A multi-source domain feature adaptation network for potato disease recognition in field environment
View abstract on PubMed
Summary
This summary is machine-generated.This study introduces a new method for identifying potato diseases, improving accuracy by adapting models to new data. The Multi-Source Domain Feature Adaptation Network (MDFAN) effectively addresses challenges in disease identification.
Area Of Science
- Agricultural Science
- Computer Vision
- Machine Learning
Background
- Accurate potato disease identification is vital for minimizing crop yield losses.
- Low recognition accuracy often results from domain mismatch due to insufficient data.
- Unsupervised domain adaptation techniques are explored to overcome these data limitations.
Purpose Of The Study
- To evaluate the effectiveness of Multi-Source Unsupervised Domain Adaptation (MUDA) for potato disease identification.

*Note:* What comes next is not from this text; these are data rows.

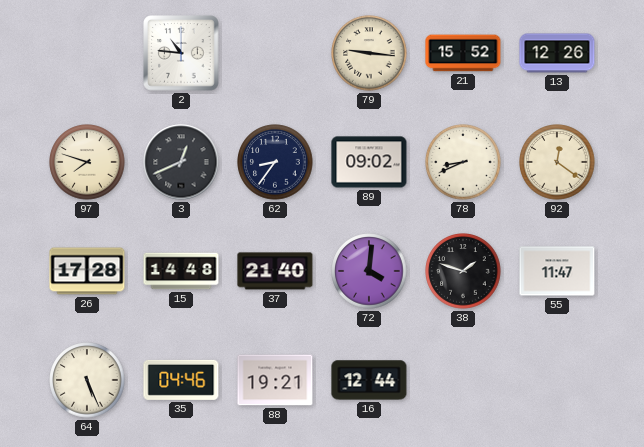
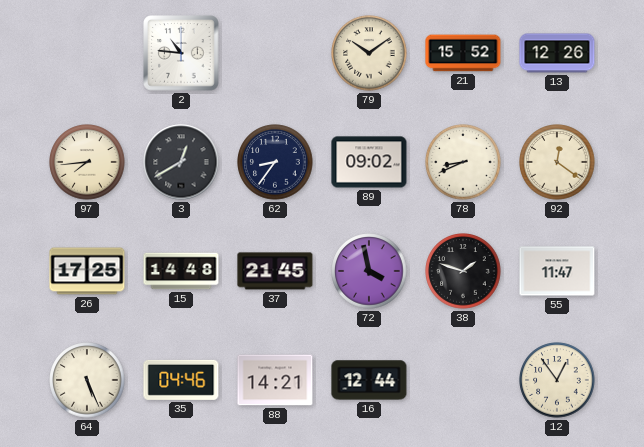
79: 9:16 -> 10:09
97: 7:48 -> 7:44
3: 12:41 -> 12:40
26: 17:28 -> 17:25
37: 21:40 -> 21:45
72: 4:01 -> 3:58
88: 19:21 -> 14:21
12: none -> 12:54
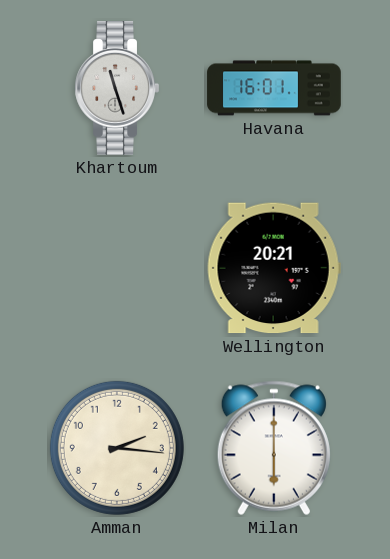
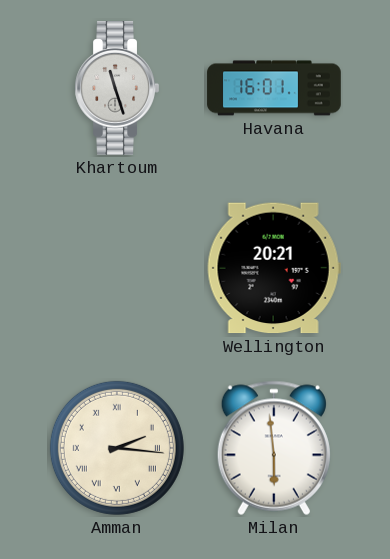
Amman numerals: Arabic -> Roman
Milan: 6:00 -> 5:59
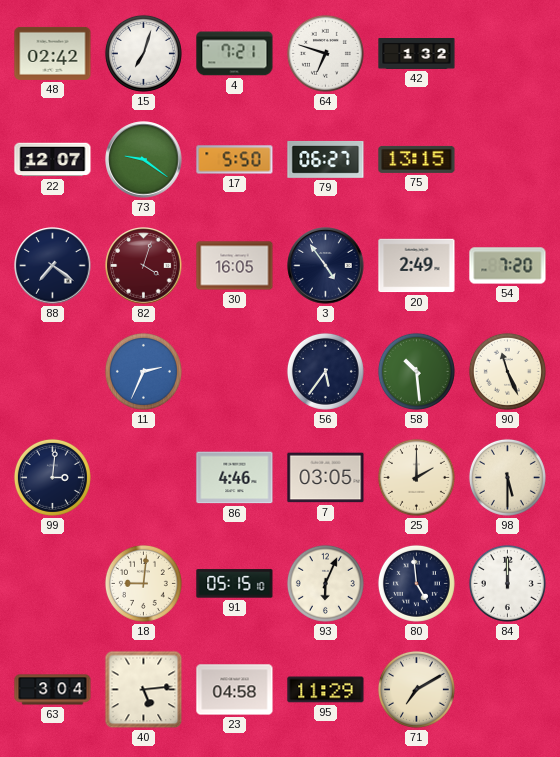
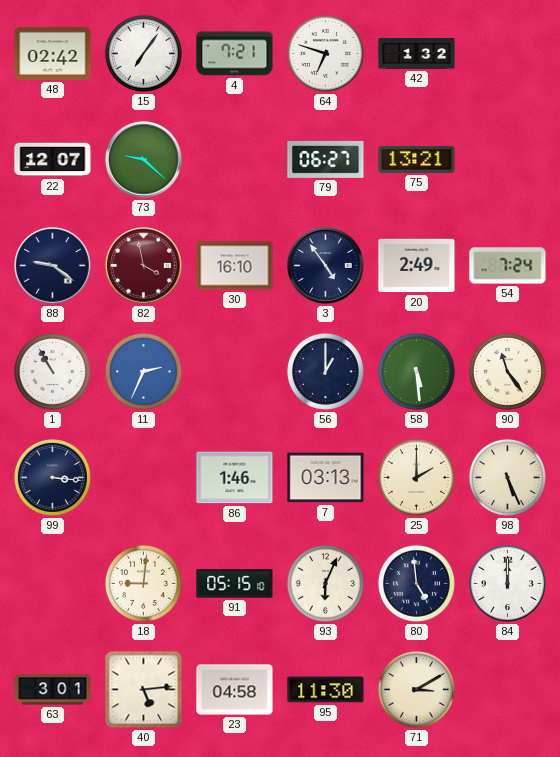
15: 7:03 -> 7:06
73: 9:21 -> 9:22
17: 5:50 -> none
75: 13:15 -> 13:21
88: 7:21 -> 9:21
82: 4:03 -> 3:58
30: 16:05 -> 16:10
54: 7:20 -> 7:24
1: none -> 10:55
56: 5:36 -> 1:00
58: 10:29 -> 5:29
90: 11:26 -> 11:24
99: 3:01 -> 3:16
86: 4:46 -> 1:46
7: 03:05 -> 03:13
98: 5:30 -> 5:26
63: 3:04 -> 3:01
95: 11:29 -> 11:30
71: 7:10 -> 3:10
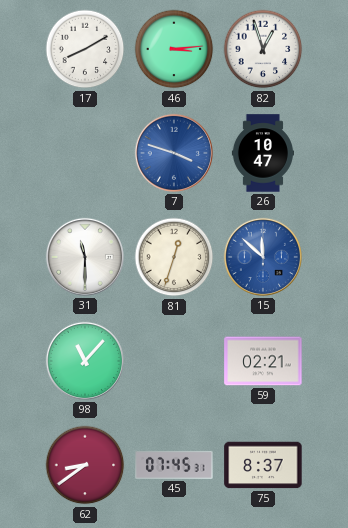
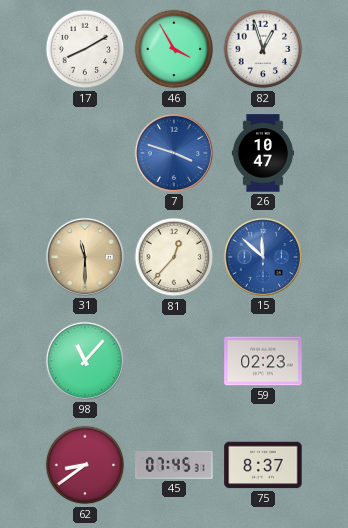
46: 3:14 -> 3:55
31 dial: white -> champagne
81: 12:33 -> 12:37
59: 02:21 -> 02:23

- To propose and validate a novel network, the Multi-Source Domain Feature Adaptation Network (MDFAN), for improved disease recognition.
- To assess the method's robustness against variations in image acquisition, such as lighting conditions.
Main Methods
- A two-stage alignment strategy is employed within the MDFAN framework.
- Stage one involves aligning source-target domain distributions in multiple feature spaces using multi-representation extraction and subdomain alignment.
- Stage two aligns classifier outputs by leveraging decision boundaries within specific domains.
Main Results
- The MDFAN achieved high average classification accuracies: 92.11% with two source domains and 93.02% with three source domains.
- The proposed method significantly outperformed existing techniques in transfer tasks.
- MDFAN demonstrated robustness to variations in lighting conditions encountered during field image acquisition.
Conclusions
- Multi-Source Unsupervised Domain Adaptation (MUDA) is effective for potato disease identification.
- The MDFAN model offers a robust and accurate solution for identifying potato diseases, even with limited or varied data.
- The findings support the practical application of advanced machine learning techniques in agriculture for disease management.